#### PROBLEM TO SOLVE:
Please return, word for word, the line containing "เราใช้คุกกี้" and each line after it through the end of the data below, and nothing else.

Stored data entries
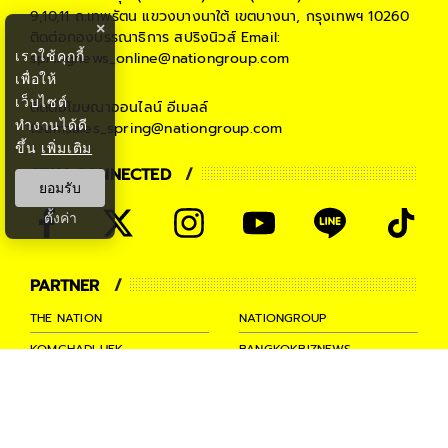
9,10,11 ถ.เทพรัตน แขวงบางนาใต้ เขตบางนา, กรุงเทพฯ 10260
×
ติดต่อกองบรรณาธิการ สปริงนิวส์
Email:
เราใช้คุกกี้
springnews_online@nationgroup.com
เพื่อให้
เว็บไซต์
ติดต่อโฆษณาออนไลน์
อีเมลล์
ทำงานได้ดี
teamsales_spring@nationgroup.com
ขึ้น
เพิ่มเติม
STAY CONNECTED
ยอมรับ
ตั้งค่า
PARTNER
THE NATION
NATIONGROUP
KOMCHADLUEK
BANGKOKBIZNEWS
NATIONTV
SPRINGNEWS
THAINEWSONLINE
TNEWS
THANSETTAKIJ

#### EXPECTED ANSWER:
เราใช้คุกกี้
springnews_online@nationgroup.com
เพื่อให้
เว็บไซต์
ติดต่อโฆษณาออนไลน์
อีเมลล์
ทำงานได้ดี
teamsales_spring@nationgroup.com
ขึ้น
เพิ่มเติม
STAY CONNECTED
ยอมรับ
ตั้งค่า
PARTNER
THE NATION
NATIONGROUP
KOMCHADLUEK
BANGKOKBIZNEWS
NATIONTV
SPRINGNEWS
THAINEWSONLINE
TNEWS
THANSETTAKIJ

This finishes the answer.